Continual Lerning for Adaptive Predictive Systems
Yun Sing Koh (University of Auckland)
Much of scientific research involves the generation and testing of hypotheses that can facilitate the development of accurate models for a system. The ability to continuously learn, and improve the learning process using existing knowledge, is one of the core aspects of human intelligence. Despite this potential, until recent years, the dominant focus of machine learning research has been to design models which learn a set of tasks all at once without consideration of future learning. It typically assumes that the underlying systems are static and unchanging over time. In reality, many applications need to analyze data where the underlying system changes over time. Yet, changes in the conditions of the system, the introduction of new information, or a fundamental shift in how the system behaves is an issue that confronts applications of machine learning in a real-world context. This talk will discuss some of the research in the area of data streams and continual adaptation.

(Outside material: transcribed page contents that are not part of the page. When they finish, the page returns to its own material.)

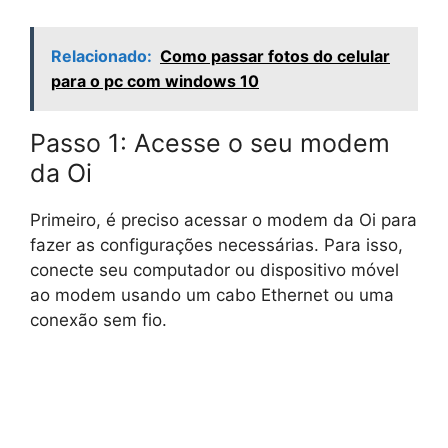
Relacionado:
Como passar fotos do celular
para o pc com windows 10
Passo 1: Acesse o seu modem
da Oi
Primeiro, é preciso acessar o modem da Oi para
fazer as configurações necessárias. Para isso,
conecte seu computador ou dispositivo móvel
ao modem usando um cabo Ethernet ou uma
conexão sem fio.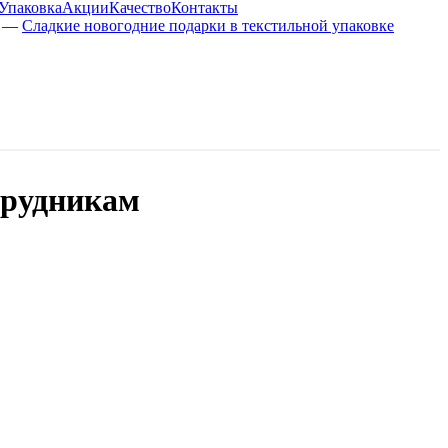
Упаковка
Акции
Качество
Контакты
—
Сладкие новогодние подарки в текстильной упаковке
трудникам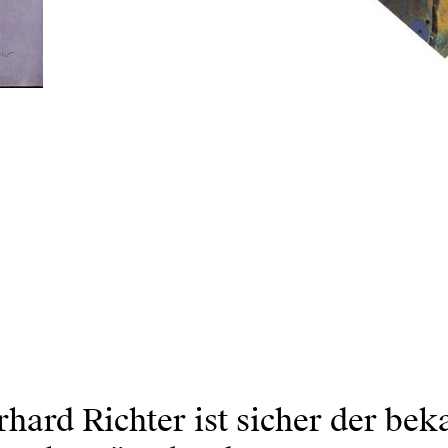
hard Richter ist sicher der bek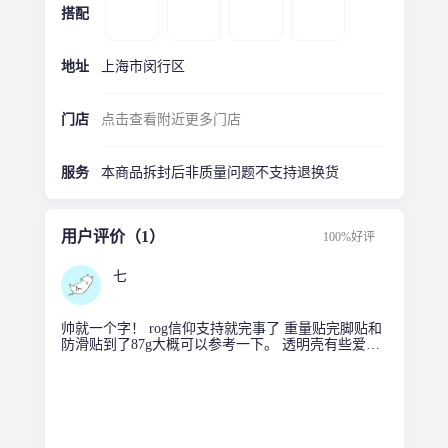
搭配
地址
上海市闵行区
门店
点击查看附近更多门店
服务
本商品拆封后非质量问题不支持退换货
用户评价（1）
100%好评
七
帅就一个字！ rog信仰支持就完事了 重量贴完脚贴和
防滑贴到了87g大概可以参考一下。 透明壳有些爱
脏。手汗重的自行斟酌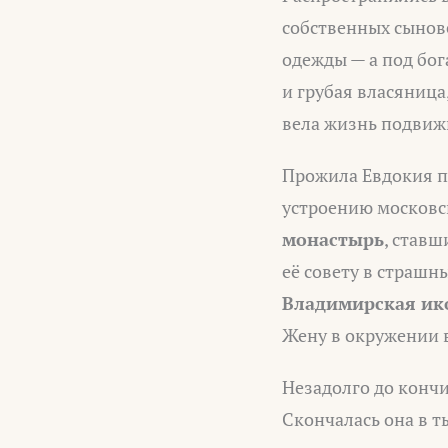
собственных сынове
одежды — а под бо
и грубая власяница,
вела жизнь подвиж
Прожила Евдокия по
устроению московс
монастырь
, став
её совету в страшн
Владимирская ик
Жену в окружении в
Незадолго до конч
Скончалась она в т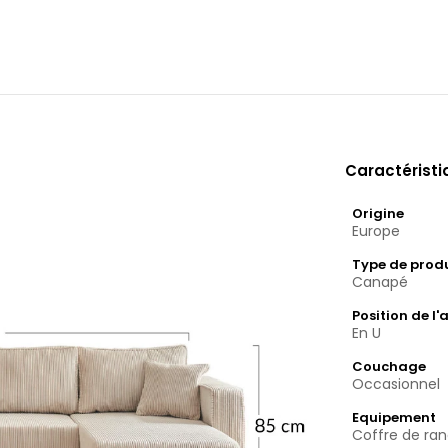
Caractérist
Origine
Europe
Type de prod
Canapé
Position de l'
En U
Couchage
Occasionnel
Equipement
Coffre de r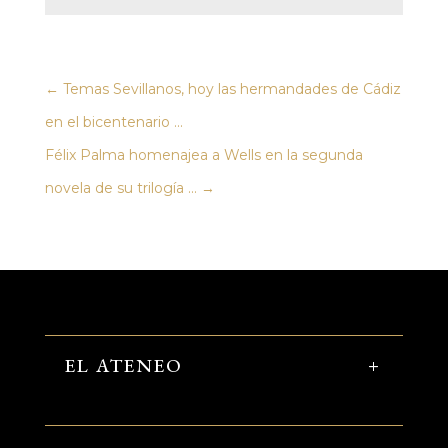
←
Temas Sevillanos, hoy las hermandades de Cádiz
en el bicentenario ...
Félix Palma homenajea a Wells en la segunda
novela de su trilogía ...
→
EL ATENEO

Deep Learning and Reasoning in General Game Playing
Ji Ruan (Auckland University of Technology)
General Game Playing (GGP) is a platform for developing general Artificial Intelligence algorithms to play a large variety of games that are unknown to players in advance. The game rules are encoded in the Game Description Language (GDL), a logic programming language. A GGP player processes the game rules to obtain game states and expand the game tree search for an optimal move. The recent accomplishments of AlphaGo were made by combining deep reinforcement learning and Monte-Carlo Tree Search. (1) We first present a deep learning architecture for GGP, which extends AlphaGO with the ability to play many more games. We show the feasibility of our approach and analyse the impact of different parameters for the neural network training. (2) We then present a general graph neural network (GNN) based reasoner for approximating the logical reasoning in GDL. We show that our neural reasoner can learn and infer various game states with high accuracy and has some capability of transfer learning across games. We conclude by a discussion of further research directions, e.g., adding an explainable AI (XAI) component to our framework.